As noted by the Commonwealth,
From 1997 to 2009, [Appellant] filed three unsuccessful PCRA petitions. [He] filed the instant PCRA petition [(hereinafter, the "Petition")], his fourth, on August 1, 2012. The PCRA court ... filed a [Pa.R.Crim.P.] 907 notice [of its intent to dismiss the Petition] on September 19, 2017. [Appellant] filed a response to the notice on October 2, 2017. On December 12, 2017, the PCRA court dismissed [the P]etition. This appeal followed.Commonwealth's Brief at 3-4. The PCRA court did not order Appellant to file a statement pursuant to Pa.R.A.P. 1925(b). The court filed its Rule 1925(a) opinion on December 12, 2017.

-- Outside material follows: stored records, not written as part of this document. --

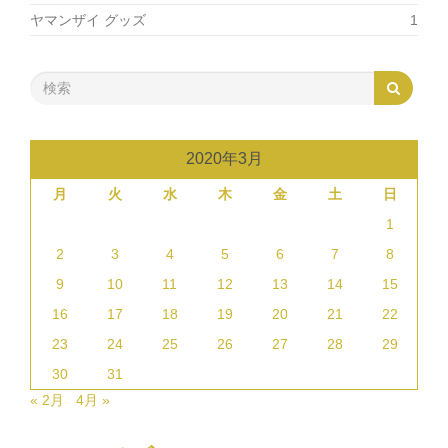
ヤマンザイ グッズ
1
2020年3月
月
火
水
木
金
土
日
1
2
3
4
5
6
7
8
9
10
11
12
13
14
15
16
17
18
19
20
21
22
23
24
25
26
27
28
29
30
31
« 2月
4月 »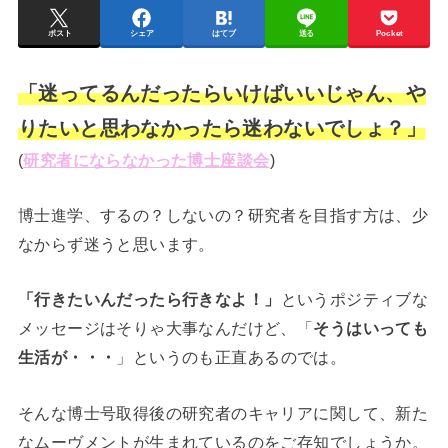
ポスト
シェア
はてブ
送る
Pocket
「迷ってるんだったらいけばいいじゃん、や
りたいと思わなかったら迷わないでしょ？」
(
研究者にならなかった博士座談会
)
博士進学、するの？しないの？研究者を目指す方は、少
なからず迷うと思います。
「行きたいんだったら行きなよ！」
というポジティブな
メッセージはそりゃ大事なんだけど、「
そうはいっても
生活が・・・
」というのも正直あるのでは。
そんな博士号取得後の研究者のキャリアに関して、新た
なムーヴメントが生まれているのをご存知でしょうか。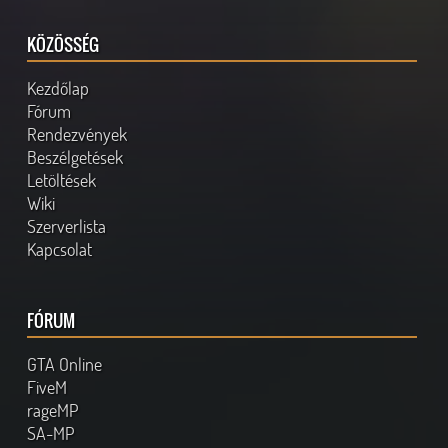
KÖZÖSSÉG
Kezdőlap
Fórum
Rendezvények
Beszélgetések
Letöltések
Wiki
Szerverlista
Kapcsolat
FÓRUM
GTA Online
FiveM
rageMP
SA-MP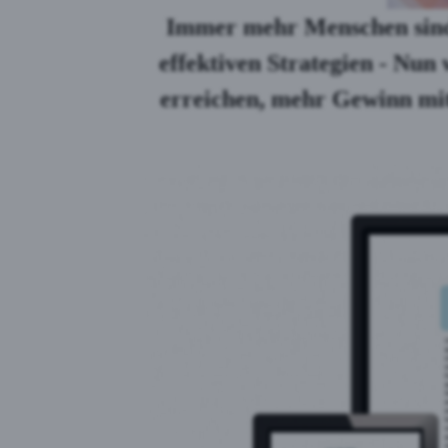
Immer mehr Menschen sind 
effektiven Strategien - Nun
erreichen, mehr Gewinn mi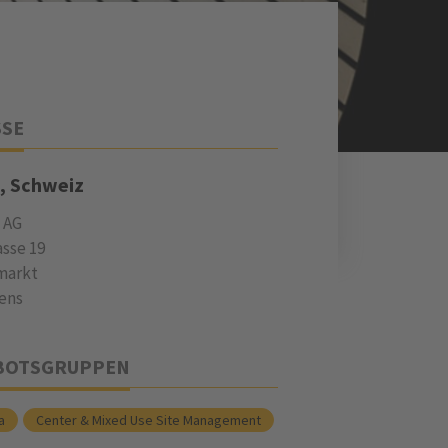
SSE
, Schweiz
 AG
asse 19
markt
iens
BOTSGRUPPEN
a
Center & Mixed Use Site Management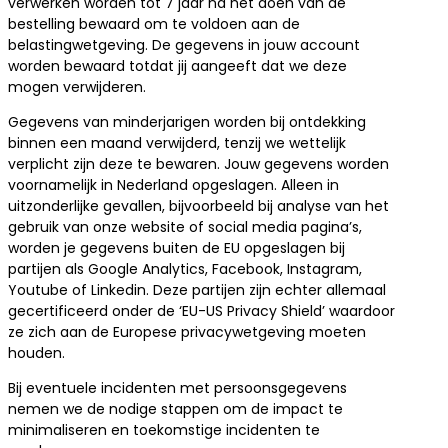
verwerken worden tot 7 jaar na het doen van de
bestelling bewaard om te voldoen aan de
belastingwetgeving. De gegevens in jouw account
worden bewaard totdat jij aangeeft dat we deze
mogen verwijderen.
Gegevens van minderjarigen worden bij ontdekking
binnen een maand verwijderd, tenzij we wettelijk
verplicht zijn deze te bewaren. Jouw gegevens worden
voornamelijk in Nederland opgeslagen. Alleen in
uitzonderlijke gevallen, bijvoorbeeld bij analyse van het
gebruik van onze website of social media pagina’s,
worden je gegevens buiten de EU opgeslagen bij
partijen als Google Analytics, Facebook, Instagram,
Youtube of Linkedin. Deze partijen zijn echter allemaal
gecertificeerd onder de ‘EU-US Privacy Shield’ waardoor
ze zich aan de Europese privacywetgeving moeten
houden.
Bij eventuele incidenten met persoonsgegevens
nemen we de nodige stappen om de impact te
minimaliseren en toekomstige incidenten te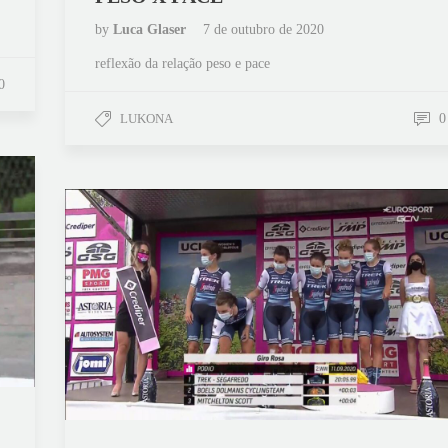
by
Luca Glaser
7 de outubro de 2020
reflexão da relação peso e pace
0
LUKONA
0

Appellant now presents the following questions for our review, verbatim:
I. DID THE TRIAL COURT ERRED, WHEN IT FOUND APPELLANT NOT GUILTY OF MURDER WITH RESPECT TO THE MURDER BILL CONSTITUTES AS AN ACQUITTEL? AND DID HE THE TRIAL COURT VIOLATE RULE CRIM. PROC. RULE 1102(A)2 42 PA. C.S.A. LIMITING THE TRIAL COURT TO CONSIDERATION OF POSTVERDICT MOTIONS IN ARREST OF JUDGMENT OR GRANTING OF NEW TRIAL?Appellant's Brief at VII.
II. DID THE TRIAL COURT ERRED WHEN IT ALLOW THE PROSECUTOR ANOTHER OPPORTUNITY TO PRESENT MORE EVIDENCE ON SPECIFIC INTENT AND ACCOMPLICE LIABILITY AFTER COURT HAD ENTERED INTO MID-TRIAL JUDGMENT AND ANNOUNCE VERDICTS AND ACQUITTED THE APPELLANT OF FIRST DEGREE MURDER IN THE MORNING SESSION OF APPELLANT'S NONJURY TRIAL? AND IN THE AFTERNOON CHANGED THE ORIGINAL VERDICT, AND BY DOINGSO CAUSED APPELLANT TO BE WRONGFULLY CONVICTED OF FIRST DEGREE MURDER WHEN HE SENTENCES HIM TO LIFE IMPRISONMENT AND VIOLATED THE DUE PROCESS OF THE LAW?
III. DID THE TRIAL COURT ERRED WHEN IT REEXAMINATION OF EVIDENCE DUE TO THE STATE NOT BEING ABLE TO PROVE SPECIFIC INTENT AND ACCOMPLICE LIABILITY BEYOND A REASONABLE DOUBT?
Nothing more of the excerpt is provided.